En juin 1935, on pouvait lire dans la revue Parcs et gibiers de France une note concernant les insecticides, dont la conclusion posait le problème qui est le titre de cet article, et que le Centre national de Recherches agronomiques de Versailles était chargé de résoudre.

Pour cela il demandait l’envoi de cadavres de gibier susceptible d’avoir trouvé la mort par absorption d’arséniate, afin d’en faire l’autopsie.

Nous savons que cet appel fut peu entendu et que le nombre des cadavres envoyés à Versailles put faire croire que l’épandage de ces toxiques sur les cultures de pommes de terne ne mettait pas le gibier en péril.

Cependant, des plaintes circulant encore dans la presse, une nouvelle enquête fut entreprise en 1938, sous la direction du service de la chasse en collaboration avec le Comité national de la chasse et la station centrale de Zoologie agricole de Versailles.

Cette enquête, achevée en 1940, rejetait en bloc les plaintes des chasseurs.

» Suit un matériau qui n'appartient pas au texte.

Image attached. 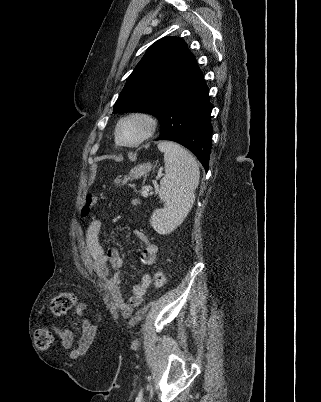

À vrai dire c’était un peu la faute de ces derniers puisque le laboratoire de Versailles ne reçut en tout et pour tout que 14 pièces de gibier (6 perdreaux gris et 8 lièvres) et que le contrôle toxicologique permit d’affirmer que dans aucun cas il n’y eut d’empoisonnement par l’arsenic.

Aussi les conclusions du Service des Recherches furent-elles les suivantes :

« Il est établi d’une manière irréfutable que l’empoisonnement des lièvres, lapins et perdrix, pendant ou à la suite directe des traitements normaux contre le doryphore, si, par hasard, il se produisait, revêtirait un caractère absolument exceptionnel. »

Cependant, ces conclusions ne nous donnent pas satisfaction. Nous admettons que la grande négligence du monde chasseur a été cause de ce que l’on n’ait pas suffisamment recherché le gibier tué par les arséniates, mais la question n’a pas semblé non plus préoccuper beaucoup les dirigeants de la chasse. Le laboratoire avait promis le remboursement des frais d’envoi des cadavres, mais ce n’était pas assez.

Qui veut la fin veut les moyens et l’on y serait sans doute arrivé en donnant des primes sérieuses aux expéditeurs de pièces à autopsier.

Il faut dire que les chasseurs avaient fait tant de bruit lors de la deuxième enquête en 1939 que le Centre de Recherches de Versailles pensait recevoir des centaines de cadavres. On a vu plus haut que, malgré la diffusion de l’enquête, il n’y eut que 14 envois.

Cette enquête est à reprendre pour de nouveaux motifs, ou mieux, il faut changer le mode de destruction du doryphore comme nous allons l’expliquer.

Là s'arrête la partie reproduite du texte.